1. **Cyclomatic Complexity (CC):** Identifies overly complex functions.
2. **Maintainability Index (MI):** Evaluates overall maintainability of modules.
3. **Raw Metrics:** Counts lines of code (LOC, LLOC, SLOC) and comment ratios.
4. **Halstead Metrics:** Advanced metrics based on operands and operators.

These metrics will help us construct various architectural viewpoints.

In [1]:
import os
import sys
import subprocess

def install_package(package):
    try:
        __import__(package.replace('-', '_'))
        print(f"{package} is already installed.")
    except ImportError:
        print(f"Installing {package}...")
        subprocess.check_call([sys.executable, "-m", "pip", "install", package])

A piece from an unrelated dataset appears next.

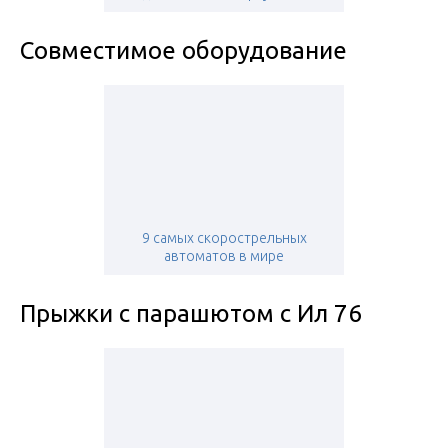
Совместимое оборудование
9 самых скорострельных
автоматов в мире
Прыжки с парашютом с Ил 76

# Install radon and additional packages for visualization
install_package('radon')
install_package('matplotlib')
install_package('pandas')
install_package('networkx')
install_package('pydot')
install_package('squarify')

# Verify Radon installation by printing its version
try:
    subprocess.check_call(["radon", "--version"])
except Exception as e:
    print("Error calling radon. Please ensure it is installed properly.")

## 1. Basic Project Structure Analysis

We'll begin by listing the directory structures for both the API and Frontend. On Windows, we replace the Unix shell commands with Python functions.

In [2]:
def list_directories(root_dir):
    dirs = []
    for dirpath, dirnames, _ in os.walk(root_dir):
        # Exclude hidden directories
        dirnames[:] = [d for d in dirnames if not d.startswith('.')]
        dirs.append(os.path.relpath(dirpath, root_dir))
    return sorted(dirs)

print("API (Backend) Structure:")
for d in list_directories(os.path.join('data', 'api')):
    print(d)

print("\nFrontend Structure:")
for d in list_directories(os.path.join('data', 'frontend')):
    print(d)

API (Backend) Structure:
data\api\
data\api\subdir_example

Frontend Structure:
data\frontend\
data\frontend\subdir_example


In [3]:
def count_python_files(root_dir):
    count = 0
    for dirpath, _, files in os.walk(root_dir):
        for f in files:
            if f.endswith('.py'):
                count += 1
    return count

api_count = count_python_files(os.path.join('data', 'api'))
frontend_count = count_python_files(os.path.join('data', 'frontend'))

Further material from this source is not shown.